ClusterSwitchConfig_Alert reported in system health alert for non-existing switch
Applies to
- ONTAP 9
- Cluster Switch Health Monitor (CSHM) AutoSupport message
Issue
- Subsystem health for switch gets degraded:
cluster1::> system health subsystem show
Subsystem Health
----------------- ------------------
SAS-connect ok
Environment ok
Memory ok
Service-Processor ok
Switch-Health degraded
CIFS-NDO ok
Motherboard ok
IO ok
MetroCluster ok
MetroCluster_Node ok
FHM-Switch ok
FHM-Bridge ok
SAS-connect_Cluster ok
system health alert show
example:
Node: node_name1
Resource: node_name2
Severity: Major
Indication Time: Fri Aug 13 23:03:53 2021
Suppress: false
Acknowledge: false
Probable Cause: One or more nodes are not connected to both cluster
switches.
Possible Effect: If one cluster switch fails, "node_name2" might lose
access to the cluster.
Corrective Actions: Ensure the switch "no_switch_name1" is connected
to the node "node_name2".
Node: node_name1
Resource: no_switch_name1
Severity: Major
Indication Time: Fri Aug 13 23:29:53 2021
Suppress: false
Acknowledge: false
Probable Cause: Cluster switch "no_switch_name1" with IP address
"123.123.123.123" is not reachable via SNMP. Incorrect
SNMP community string might be configured on the
cluster switch.
Possible Effect: Cluster switch communication problems and
accessibility issues.
Corrective Actions: Check the SNMP community string on the cluster switch
to verify the expected community string is configured.
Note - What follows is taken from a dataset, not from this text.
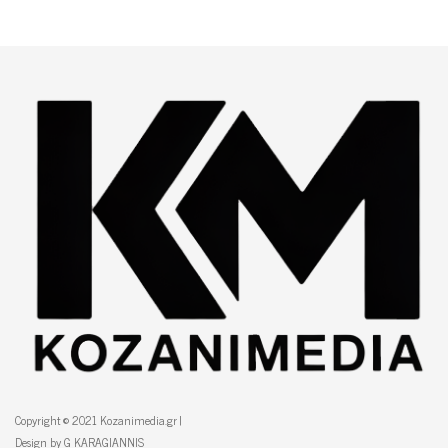
Copyright © 2021 Kozanimedia.gr |
Design by G KARAGIANNIS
Use the "system cluster-switch show -snmp-config"
command to view the expected community string.
- The switch name and IP address in the alert do not belong to any cluster switches or is reported in the case of a switchless cluster.
- EMS log example:
Fri Aug 13 23:05:50 +0100 [node_name1: mgwd: callhome.hm.alert.major:alert]: Call home for Health Monitor process cshm: ClusterSwitchConfig_Alert[node_name2].
Fri Aug 13 23:30:51 +0100 [node_name1: mgwd: callhome.hm.alert.major:alert]: Call home for Health Monitor process cshm: SwitchCommunityString_Alert[no_switch_name1].
Fri Aug 13 23:03:54 +0100 [node_name1: cshmd: hm.alert.raised:alert]: Alert Id = ClusterSwitchConfig_Alert , Alerting Resource = node_name2 raised by monitor cluster-switch
Fri Aug 13 23:29:53 +0100 [node_name1: cshmd: hm.alert.raised:alert]: Alert Id = SwitchCommunityString_Alert , Alerting Resource = no_switch_name1 raised by monitor cluster-switch
Fri Aug 13 23:29:53 +0100 [node_name1: cshmd: hm.alert.raised:alert]: Alert Id = SwitchCommunityString_Alert , Alerting Resource = no_switch_name2 raised by monitor cluster-switch
network port show -node * -role cluster -fields remote-device-id
reports the correct cluster network switches.